▶ [Work request]:
Every record below must come back exactly as written, with the images dropped.

▶ [Dataset records]:
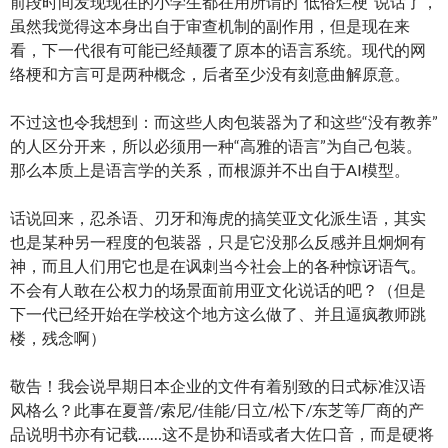
前段时间发现现在的小学生都在用所谓的“低俗烂梗”说话了，
虽然我觉得这本身出自于审查机制的副作用，但是现在来
看，下一代很有可能已经颠覆了原本的语言系统。现代的网
络梗和方言可是两种概念，后者至少没有刻意曲解原意。
不过这也令我想到：而这些人肉包装器为了和这些“没有教养”
的人区分开来，所以必须用一种“高雅的语言”为自己包装。
那么本质上是语言学的关系，而根源并不出自于AI模型。
话说回来，忍杀语、刃牙和海虎的搞笑亚文化派生语，其实
也是某种另一程度的包装器，只是它没那么反感并且炯炯有
神，而且人们用它也是在讽刺当今社会上的各种惊讶语气。
不会有人敢在公权力的场景面前用亚文化说话的吧？（但是
下一代已经开始在学校这个地方这么做了、并且逼疯教师跳
楼，残念啊）
敬告！我会说早期日本企业的文件有着别致的日式标准汉语
风格么？此事在夏普/索尼/佳能/日立/松下/东芝等厂商的产
品说明书亦有记载……这不是协和语或者大佐口音，而是硬将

▶ [Output below]:
前段时间发现现在的小学生都在用所谓的“低俗烂梗”说话了，
虽然我觉得这本身出自于审查机制的副作用，但是现在来
看，下一代很有可能已经颠覆了原本的语言系统。现代的网
络梗和方言可是两种概念，后者至少没有刻意曲解原意。
不过这也令我想到：而这些人肉包装器为了和这些“没有教养”
的人区分开来，所以必须用一种“高雅的语言”为自己包装。
那么本质上是语言学的关系，而根源并不出自于AI模型。
话说回来，忍杀语、刃牙和海虎的搞笑亚文化派生语，其实
也是某种另一程度的包装器，只是它没那么反感并且炯炯有
神，而且人们用它也是在讽刺当今社会上的各种惊讶语气。
不会有人敢在公权力的场景面前用亚文化说话的吧？（但是
下一代已经开始在学校这个地方这么做了、并且逼疯教师跳
楼，残念啊）
敬告！我会说早期日本企业的文件有着别致的日式标准汉语
风格么？此事在夏普/索尼/佳能/日立/松下/东芝等厂商的产
品说明书亦有记载……这不是协和语或者大佐口音，而是硬将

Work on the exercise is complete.